=== DATASET EXTRACT ===
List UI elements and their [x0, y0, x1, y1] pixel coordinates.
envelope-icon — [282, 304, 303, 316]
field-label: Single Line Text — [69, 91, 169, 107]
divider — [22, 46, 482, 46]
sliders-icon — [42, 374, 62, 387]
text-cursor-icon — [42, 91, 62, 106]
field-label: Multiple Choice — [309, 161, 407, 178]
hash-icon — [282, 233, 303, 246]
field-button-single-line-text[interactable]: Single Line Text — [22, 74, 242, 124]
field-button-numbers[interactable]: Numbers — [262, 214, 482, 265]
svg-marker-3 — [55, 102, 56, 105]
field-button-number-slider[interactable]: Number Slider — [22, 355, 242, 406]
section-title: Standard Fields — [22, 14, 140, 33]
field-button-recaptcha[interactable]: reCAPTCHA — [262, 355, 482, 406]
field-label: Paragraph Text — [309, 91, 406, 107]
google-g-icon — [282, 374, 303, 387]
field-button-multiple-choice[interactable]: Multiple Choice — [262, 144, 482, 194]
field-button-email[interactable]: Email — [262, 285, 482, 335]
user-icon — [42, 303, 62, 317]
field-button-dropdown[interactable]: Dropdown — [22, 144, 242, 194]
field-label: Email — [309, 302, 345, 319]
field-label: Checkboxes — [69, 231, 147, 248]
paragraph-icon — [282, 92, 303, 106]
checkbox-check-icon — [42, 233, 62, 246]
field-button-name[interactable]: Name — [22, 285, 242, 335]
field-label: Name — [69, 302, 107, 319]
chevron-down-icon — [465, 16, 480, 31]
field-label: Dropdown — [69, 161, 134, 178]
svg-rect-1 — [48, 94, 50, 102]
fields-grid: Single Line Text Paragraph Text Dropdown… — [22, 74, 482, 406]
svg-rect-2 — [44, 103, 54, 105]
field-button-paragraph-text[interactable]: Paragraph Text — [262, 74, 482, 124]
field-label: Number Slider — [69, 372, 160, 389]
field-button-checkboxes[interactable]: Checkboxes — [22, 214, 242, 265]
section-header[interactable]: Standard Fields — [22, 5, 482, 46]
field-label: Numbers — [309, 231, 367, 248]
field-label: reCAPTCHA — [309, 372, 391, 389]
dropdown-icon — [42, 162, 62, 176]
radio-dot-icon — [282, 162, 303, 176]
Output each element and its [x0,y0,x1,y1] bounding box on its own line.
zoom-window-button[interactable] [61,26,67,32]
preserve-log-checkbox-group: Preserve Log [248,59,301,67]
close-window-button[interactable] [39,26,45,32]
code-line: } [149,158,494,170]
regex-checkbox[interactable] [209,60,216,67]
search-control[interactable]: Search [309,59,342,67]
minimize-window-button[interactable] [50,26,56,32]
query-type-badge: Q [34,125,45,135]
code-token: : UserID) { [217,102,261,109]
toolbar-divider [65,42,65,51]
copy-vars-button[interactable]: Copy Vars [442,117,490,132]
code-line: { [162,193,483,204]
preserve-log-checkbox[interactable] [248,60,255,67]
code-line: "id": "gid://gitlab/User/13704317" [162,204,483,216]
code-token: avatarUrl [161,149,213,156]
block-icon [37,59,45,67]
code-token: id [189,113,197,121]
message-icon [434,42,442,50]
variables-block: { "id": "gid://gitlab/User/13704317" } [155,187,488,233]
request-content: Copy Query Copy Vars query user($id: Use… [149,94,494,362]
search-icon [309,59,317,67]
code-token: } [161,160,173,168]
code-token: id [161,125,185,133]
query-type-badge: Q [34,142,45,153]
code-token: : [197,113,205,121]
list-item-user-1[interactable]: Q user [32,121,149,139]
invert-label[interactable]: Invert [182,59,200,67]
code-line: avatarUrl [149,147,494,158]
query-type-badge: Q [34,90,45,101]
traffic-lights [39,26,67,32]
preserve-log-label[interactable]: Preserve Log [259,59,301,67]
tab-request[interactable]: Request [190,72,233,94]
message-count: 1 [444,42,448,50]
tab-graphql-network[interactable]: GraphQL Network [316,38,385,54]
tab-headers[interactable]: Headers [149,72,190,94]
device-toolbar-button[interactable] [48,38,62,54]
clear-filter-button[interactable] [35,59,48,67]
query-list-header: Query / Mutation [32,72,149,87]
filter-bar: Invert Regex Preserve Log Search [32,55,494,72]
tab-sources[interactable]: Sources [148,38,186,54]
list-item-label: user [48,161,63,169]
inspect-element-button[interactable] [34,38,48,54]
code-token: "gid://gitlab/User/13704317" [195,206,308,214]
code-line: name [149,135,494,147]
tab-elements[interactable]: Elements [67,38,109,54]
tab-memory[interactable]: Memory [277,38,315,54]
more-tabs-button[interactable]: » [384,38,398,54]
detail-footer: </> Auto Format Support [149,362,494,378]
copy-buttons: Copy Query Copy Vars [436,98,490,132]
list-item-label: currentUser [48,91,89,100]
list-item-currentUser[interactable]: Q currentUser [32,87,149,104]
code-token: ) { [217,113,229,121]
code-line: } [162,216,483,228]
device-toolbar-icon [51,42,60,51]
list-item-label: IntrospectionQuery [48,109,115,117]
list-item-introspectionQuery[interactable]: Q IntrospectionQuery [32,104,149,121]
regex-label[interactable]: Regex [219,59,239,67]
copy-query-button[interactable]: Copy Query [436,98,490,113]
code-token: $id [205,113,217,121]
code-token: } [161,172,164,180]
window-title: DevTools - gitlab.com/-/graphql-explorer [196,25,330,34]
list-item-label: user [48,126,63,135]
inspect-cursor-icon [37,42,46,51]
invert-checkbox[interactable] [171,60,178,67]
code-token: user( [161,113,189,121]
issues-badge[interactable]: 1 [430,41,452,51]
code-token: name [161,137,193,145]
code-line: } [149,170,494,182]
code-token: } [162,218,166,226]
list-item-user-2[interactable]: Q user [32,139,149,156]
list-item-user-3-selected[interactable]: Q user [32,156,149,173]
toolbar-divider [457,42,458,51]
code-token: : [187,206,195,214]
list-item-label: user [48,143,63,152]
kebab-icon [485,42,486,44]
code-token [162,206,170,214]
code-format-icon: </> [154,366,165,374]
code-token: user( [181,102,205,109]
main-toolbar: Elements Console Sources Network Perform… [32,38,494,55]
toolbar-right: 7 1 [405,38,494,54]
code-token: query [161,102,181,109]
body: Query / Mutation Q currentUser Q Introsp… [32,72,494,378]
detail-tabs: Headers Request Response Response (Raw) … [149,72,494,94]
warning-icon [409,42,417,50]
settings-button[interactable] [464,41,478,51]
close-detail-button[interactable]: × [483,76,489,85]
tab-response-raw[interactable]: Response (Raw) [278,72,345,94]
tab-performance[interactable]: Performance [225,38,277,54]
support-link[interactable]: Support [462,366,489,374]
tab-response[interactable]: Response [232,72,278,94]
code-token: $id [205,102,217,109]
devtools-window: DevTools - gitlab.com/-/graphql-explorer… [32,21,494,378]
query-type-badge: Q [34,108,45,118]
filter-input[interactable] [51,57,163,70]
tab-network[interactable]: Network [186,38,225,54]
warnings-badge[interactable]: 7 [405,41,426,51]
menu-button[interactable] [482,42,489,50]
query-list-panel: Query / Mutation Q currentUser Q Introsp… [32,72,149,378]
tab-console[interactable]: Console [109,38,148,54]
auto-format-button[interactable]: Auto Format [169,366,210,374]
===
=== DATASET EXTRACT ===
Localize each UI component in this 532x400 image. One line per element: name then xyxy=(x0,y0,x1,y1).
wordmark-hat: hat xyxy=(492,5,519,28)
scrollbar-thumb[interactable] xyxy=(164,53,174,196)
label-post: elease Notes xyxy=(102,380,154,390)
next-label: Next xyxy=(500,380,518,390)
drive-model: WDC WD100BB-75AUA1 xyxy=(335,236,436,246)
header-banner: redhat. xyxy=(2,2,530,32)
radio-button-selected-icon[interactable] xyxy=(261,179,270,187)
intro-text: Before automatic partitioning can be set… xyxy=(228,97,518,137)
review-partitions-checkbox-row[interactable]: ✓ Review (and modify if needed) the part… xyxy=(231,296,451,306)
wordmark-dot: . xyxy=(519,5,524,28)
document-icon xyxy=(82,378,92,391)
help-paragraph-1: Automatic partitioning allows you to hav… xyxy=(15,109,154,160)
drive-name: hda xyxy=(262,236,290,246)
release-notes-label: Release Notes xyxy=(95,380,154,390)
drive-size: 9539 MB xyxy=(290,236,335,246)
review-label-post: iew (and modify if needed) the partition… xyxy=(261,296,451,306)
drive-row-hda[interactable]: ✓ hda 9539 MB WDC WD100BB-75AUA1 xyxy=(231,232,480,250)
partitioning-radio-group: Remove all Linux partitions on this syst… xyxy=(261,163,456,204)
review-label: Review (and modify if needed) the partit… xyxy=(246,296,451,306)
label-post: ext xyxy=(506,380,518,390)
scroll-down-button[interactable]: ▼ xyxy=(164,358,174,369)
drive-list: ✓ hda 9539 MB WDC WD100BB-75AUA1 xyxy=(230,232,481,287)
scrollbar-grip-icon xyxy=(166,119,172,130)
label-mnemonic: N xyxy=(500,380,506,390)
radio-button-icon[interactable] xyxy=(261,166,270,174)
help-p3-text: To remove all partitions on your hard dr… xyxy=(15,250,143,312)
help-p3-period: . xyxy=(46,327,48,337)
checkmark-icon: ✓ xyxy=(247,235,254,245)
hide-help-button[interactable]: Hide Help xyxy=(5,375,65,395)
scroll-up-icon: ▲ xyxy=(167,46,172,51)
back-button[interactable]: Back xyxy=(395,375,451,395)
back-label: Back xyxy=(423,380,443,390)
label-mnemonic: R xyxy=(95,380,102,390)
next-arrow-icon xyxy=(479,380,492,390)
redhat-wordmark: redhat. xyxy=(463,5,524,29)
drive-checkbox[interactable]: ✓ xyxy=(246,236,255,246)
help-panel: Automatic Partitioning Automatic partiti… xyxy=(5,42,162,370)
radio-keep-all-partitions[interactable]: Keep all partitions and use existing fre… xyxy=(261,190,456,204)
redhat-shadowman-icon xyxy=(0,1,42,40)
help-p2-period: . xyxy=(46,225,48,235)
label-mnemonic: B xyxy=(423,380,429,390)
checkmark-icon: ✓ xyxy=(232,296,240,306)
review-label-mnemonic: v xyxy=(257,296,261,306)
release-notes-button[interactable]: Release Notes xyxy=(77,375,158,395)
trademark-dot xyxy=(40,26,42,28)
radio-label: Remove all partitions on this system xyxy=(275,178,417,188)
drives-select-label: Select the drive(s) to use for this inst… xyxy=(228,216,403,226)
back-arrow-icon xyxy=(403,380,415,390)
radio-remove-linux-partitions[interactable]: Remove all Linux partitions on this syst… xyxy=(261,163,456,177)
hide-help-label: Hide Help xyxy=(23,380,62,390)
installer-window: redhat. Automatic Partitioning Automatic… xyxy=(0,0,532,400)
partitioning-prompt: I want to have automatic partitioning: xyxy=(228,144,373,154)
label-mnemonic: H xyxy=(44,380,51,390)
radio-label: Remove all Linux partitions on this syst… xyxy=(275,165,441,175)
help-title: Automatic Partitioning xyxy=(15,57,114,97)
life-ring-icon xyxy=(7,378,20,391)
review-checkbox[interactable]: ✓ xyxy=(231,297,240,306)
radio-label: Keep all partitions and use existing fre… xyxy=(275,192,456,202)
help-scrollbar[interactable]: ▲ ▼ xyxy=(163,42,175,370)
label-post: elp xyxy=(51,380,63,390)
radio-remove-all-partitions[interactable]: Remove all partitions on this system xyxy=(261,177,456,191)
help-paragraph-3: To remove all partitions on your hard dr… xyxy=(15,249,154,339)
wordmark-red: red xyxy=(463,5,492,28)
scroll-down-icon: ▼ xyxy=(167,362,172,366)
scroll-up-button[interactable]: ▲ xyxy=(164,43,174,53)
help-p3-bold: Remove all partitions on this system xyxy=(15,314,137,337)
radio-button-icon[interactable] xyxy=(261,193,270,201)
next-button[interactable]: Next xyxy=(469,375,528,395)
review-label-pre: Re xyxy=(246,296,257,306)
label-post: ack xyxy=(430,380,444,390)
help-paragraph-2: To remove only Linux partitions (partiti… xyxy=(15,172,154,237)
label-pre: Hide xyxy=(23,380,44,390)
===
PROBLEM STATEMENT: From the entries, copy out each line containing the word "system".

REPLY:
radio-label: Remove all partitions on this system xyxy=(275,178,417,188)
radio-remove-all-partitions[interactable]: Remove all partitions on this system xyxy=(261,177,456,191)
help-p3-bold: Remove all partitions on this system xyxy=(15,314,137,337)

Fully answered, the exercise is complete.